Recorded data
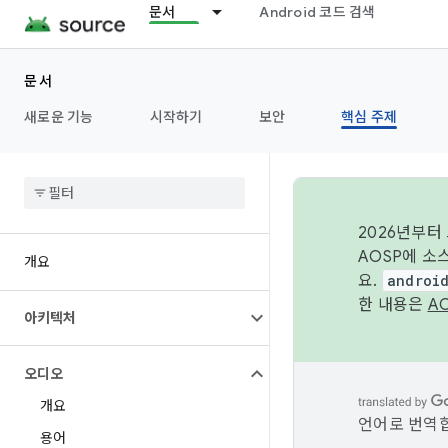
문서
Android 코드 검색
문서
새로운 기능
시작하기
보안
핵심 주제
2026년부터
AOSP에 소
개요
요.
androi
한 내용은
A
아키텍처
오디오
개요
언어로 번역합
용어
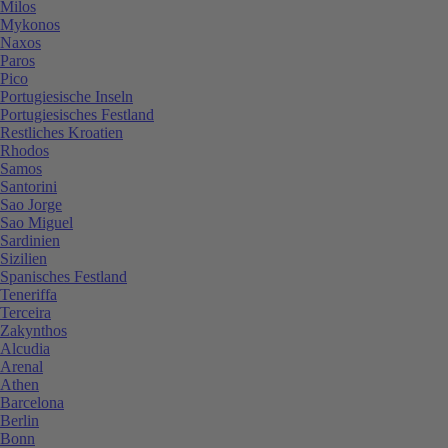
Milos
Mykonos
Naxos
Paros
Pico
Portugiesische Inseln
Portugiesisches Festland
Restliches Kroatien
Rhodos
Samos
Santorini
Sao Jorge
Sao Miguel
Sardinien
Sizilien
Spanisches Festland
Teneriffa
Terceira
Zakynthos
Alcudia
Arenal
Athen
Barcelona
Berlin
Bonn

» **EXERCISE OBJECTIVE**: A word-for-word copy of every entry, with the pictures left out, is the required answer.

» **REPLY TO THE EXERCISE**:
문서
Android 코드 검색
문서
새로운 기능
시작하기
보안
핵심 주제
2026년부터
AOSP에 소
개요
요.
androi
한 내용은
A
아키텍처
오디오
개요
언어로 번역합
용어
Milos
Mykonos
Naxos
Paros
Pico
Portugiesische Inseln
Portugiesisches Festland
Restliches Kroatien
Rhodos
Samos
Santorini
Sao Jorge
Sao Miguel
Sardinien
Sizilien
Spanisches Festland
Teneriffa
Terceira
Zakynthos
Alcudia
Arenal
Athen
Barcelona
Berlin
Bonn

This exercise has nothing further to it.